▼▼▼
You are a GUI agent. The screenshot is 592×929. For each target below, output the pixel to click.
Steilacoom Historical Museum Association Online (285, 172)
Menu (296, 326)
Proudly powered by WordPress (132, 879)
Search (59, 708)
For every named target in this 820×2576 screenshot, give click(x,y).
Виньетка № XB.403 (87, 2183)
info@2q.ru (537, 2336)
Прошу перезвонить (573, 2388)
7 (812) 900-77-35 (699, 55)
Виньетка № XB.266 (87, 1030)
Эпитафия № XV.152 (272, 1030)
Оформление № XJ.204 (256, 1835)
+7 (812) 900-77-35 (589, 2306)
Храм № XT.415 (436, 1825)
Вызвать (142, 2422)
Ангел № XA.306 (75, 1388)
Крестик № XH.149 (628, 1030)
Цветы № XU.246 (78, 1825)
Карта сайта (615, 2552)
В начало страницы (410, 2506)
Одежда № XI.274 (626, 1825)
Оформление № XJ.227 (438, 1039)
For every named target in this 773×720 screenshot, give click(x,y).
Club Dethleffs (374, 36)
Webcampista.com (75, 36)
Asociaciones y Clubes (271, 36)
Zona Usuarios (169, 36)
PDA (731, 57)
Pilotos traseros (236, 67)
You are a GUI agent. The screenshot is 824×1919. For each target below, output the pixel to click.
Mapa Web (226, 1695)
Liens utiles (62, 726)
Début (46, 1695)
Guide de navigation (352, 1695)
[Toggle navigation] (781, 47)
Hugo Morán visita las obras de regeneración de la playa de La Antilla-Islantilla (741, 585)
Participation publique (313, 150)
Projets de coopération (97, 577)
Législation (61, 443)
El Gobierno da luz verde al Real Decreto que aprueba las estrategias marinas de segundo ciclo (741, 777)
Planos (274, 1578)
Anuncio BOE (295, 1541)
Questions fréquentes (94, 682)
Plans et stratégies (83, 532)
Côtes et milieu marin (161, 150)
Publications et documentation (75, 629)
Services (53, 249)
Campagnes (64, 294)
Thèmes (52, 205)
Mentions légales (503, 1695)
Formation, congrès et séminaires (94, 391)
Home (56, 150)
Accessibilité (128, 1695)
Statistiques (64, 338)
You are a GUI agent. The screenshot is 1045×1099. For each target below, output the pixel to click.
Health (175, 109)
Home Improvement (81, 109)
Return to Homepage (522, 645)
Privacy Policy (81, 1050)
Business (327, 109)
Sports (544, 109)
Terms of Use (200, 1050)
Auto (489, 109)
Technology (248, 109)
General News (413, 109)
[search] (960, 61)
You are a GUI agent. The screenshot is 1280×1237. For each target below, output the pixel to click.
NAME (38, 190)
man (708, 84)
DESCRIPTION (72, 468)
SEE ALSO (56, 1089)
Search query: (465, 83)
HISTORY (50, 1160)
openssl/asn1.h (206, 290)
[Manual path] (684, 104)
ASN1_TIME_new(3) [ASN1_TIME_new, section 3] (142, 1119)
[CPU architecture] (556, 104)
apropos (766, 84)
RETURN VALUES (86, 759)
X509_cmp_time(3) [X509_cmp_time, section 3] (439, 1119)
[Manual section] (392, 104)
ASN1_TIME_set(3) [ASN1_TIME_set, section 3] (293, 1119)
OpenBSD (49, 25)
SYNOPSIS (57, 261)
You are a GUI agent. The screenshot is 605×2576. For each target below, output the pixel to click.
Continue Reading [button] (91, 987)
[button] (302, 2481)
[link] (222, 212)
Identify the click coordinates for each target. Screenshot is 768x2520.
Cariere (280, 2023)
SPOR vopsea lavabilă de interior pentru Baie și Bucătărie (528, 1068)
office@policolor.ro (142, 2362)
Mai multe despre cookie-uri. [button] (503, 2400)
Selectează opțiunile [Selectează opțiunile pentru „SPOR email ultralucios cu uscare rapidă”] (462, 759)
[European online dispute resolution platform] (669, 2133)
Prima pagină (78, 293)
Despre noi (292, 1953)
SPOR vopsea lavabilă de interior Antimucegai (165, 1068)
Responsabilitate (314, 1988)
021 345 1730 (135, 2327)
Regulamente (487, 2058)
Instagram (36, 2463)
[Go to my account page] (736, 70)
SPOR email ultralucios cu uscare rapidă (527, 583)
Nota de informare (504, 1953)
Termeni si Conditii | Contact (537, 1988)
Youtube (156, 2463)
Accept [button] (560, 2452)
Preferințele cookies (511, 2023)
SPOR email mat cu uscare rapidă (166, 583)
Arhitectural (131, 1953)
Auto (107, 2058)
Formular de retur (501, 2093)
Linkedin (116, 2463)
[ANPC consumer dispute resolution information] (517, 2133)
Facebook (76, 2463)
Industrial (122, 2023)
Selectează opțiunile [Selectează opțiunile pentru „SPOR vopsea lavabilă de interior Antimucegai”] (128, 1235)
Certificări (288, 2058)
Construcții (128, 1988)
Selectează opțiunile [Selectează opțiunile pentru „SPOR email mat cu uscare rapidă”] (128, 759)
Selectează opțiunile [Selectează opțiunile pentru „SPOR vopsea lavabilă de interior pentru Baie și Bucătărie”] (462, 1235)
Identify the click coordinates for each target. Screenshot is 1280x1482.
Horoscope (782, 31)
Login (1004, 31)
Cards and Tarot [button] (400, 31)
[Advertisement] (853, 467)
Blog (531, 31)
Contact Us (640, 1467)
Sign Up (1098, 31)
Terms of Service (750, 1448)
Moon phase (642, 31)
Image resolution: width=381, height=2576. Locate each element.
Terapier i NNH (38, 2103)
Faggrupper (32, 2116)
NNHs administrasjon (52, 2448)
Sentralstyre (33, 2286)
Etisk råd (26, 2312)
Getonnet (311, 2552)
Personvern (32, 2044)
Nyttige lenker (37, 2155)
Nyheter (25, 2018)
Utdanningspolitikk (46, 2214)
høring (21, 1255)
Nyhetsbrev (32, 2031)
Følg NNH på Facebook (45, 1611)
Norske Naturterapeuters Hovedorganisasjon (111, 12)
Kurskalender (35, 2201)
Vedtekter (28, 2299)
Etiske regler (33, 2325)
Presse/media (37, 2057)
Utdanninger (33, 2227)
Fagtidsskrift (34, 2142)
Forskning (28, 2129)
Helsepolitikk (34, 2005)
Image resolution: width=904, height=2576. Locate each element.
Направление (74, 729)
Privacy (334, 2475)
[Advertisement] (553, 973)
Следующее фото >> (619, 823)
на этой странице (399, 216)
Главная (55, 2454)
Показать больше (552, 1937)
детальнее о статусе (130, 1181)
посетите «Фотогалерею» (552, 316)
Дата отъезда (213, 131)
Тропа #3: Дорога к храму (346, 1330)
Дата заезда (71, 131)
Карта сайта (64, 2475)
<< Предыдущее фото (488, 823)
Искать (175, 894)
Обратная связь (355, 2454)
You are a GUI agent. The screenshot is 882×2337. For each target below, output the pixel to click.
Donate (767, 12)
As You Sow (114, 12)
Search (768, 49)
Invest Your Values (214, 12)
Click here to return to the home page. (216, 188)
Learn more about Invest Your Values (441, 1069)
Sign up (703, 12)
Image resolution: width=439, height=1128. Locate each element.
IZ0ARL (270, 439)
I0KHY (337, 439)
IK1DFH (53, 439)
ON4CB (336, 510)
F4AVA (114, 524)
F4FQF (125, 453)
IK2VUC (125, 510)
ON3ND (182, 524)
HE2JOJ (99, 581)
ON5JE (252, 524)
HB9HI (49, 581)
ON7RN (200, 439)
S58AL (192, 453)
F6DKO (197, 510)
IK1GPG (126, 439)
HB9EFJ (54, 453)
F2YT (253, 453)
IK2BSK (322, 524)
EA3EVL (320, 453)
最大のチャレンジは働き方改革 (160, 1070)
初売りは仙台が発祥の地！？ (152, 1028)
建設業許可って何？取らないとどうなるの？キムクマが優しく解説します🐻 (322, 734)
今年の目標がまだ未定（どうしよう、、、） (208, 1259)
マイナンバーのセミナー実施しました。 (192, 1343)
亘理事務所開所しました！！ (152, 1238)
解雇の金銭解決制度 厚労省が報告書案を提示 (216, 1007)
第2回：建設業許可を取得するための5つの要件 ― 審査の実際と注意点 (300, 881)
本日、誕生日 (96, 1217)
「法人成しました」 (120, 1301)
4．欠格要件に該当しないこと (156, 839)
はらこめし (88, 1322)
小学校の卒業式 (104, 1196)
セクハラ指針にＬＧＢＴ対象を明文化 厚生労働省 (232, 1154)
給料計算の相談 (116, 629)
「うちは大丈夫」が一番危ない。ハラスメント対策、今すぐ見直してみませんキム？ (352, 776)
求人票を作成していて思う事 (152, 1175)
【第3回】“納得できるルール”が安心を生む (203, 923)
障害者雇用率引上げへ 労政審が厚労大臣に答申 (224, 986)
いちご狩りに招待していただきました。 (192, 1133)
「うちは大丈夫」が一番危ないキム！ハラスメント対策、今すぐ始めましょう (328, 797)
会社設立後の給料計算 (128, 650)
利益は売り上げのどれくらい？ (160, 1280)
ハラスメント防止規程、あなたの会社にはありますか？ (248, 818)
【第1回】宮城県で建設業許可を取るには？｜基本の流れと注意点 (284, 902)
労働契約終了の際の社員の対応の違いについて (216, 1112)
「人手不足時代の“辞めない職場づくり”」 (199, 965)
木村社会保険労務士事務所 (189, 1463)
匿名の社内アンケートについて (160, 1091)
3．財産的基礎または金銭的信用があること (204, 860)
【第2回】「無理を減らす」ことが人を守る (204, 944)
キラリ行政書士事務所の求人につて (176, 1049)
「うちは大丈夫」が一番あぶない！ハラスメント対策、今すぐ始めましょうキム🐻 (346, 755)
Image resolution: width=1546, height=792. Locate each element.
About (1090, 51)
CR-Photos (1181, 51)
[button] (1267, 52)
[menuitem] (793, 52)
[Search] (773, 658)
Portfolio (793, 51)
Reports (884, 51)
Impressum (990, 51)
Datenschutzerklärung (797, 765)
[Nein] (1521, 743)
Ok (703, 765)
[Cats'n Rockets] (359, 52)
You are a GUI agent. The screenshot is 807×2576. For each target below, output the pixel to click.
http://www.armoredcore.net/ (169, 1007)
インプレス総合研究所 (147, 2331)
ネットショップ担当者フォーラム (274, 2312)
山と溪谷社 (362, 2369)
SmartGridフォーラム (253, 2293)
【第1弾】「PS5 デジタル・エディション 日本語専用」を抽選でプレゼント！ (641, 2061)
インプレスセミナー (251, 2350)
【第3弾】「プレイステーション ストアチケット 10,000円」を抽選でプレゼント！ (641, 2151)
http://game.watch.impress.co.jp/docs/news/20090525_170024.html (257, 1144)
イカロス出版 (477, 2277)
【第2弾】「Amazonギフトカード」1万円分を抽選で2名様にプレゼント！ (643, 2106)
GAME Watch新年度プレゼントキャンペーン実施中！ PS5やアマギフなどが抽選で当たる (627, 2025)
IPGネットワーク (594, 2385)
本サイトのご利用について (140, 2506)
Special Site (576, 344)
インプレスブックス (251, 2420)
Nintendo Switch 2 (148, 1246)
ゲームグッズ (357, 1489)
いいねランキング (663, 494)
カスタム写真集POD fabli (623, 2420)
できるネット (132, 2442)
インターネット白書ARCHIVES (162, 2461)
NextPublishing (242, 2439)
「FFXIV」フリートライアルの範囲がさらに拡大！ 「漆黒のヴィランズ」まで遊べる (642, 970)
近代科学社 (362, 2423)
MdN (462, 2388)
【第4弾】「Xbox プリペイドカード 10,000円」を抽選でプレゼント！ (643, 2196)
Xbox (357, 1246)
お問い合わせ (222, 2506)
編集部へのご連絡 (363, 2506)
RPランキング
▲▲▲
## WORK REQUIRED
Write the opening line of the data above and every line after it, exactly, stopping once you have written the line with "900-77-35 (589, 2306)".

## WRITTEN REPLY
You are a GUI agent. The screenshot is 592×929. For each target below, output the pixel to click.
Steilacoom Historical Museum Association Online (285, 172)
Menu (296, 326)
Proudly powered by WordPress (132, 879)
Search (59, 708)
For every named target in this 820×2576 screenshot, give click(x,y).
Виньетка № XB.403 (87, 2183)
info@2q.ru (537, 2336)
Прошу перезвонить (573, 2388)
7 (812) 900-77-35 (699, 55)
Виньетка № XB.266 (87, 1030)
Эпитафия № XV.152 (272, 1030)
Оформление № XJ.204 (256, 1835)
+7 (812) 900-77-35 (589, 2306)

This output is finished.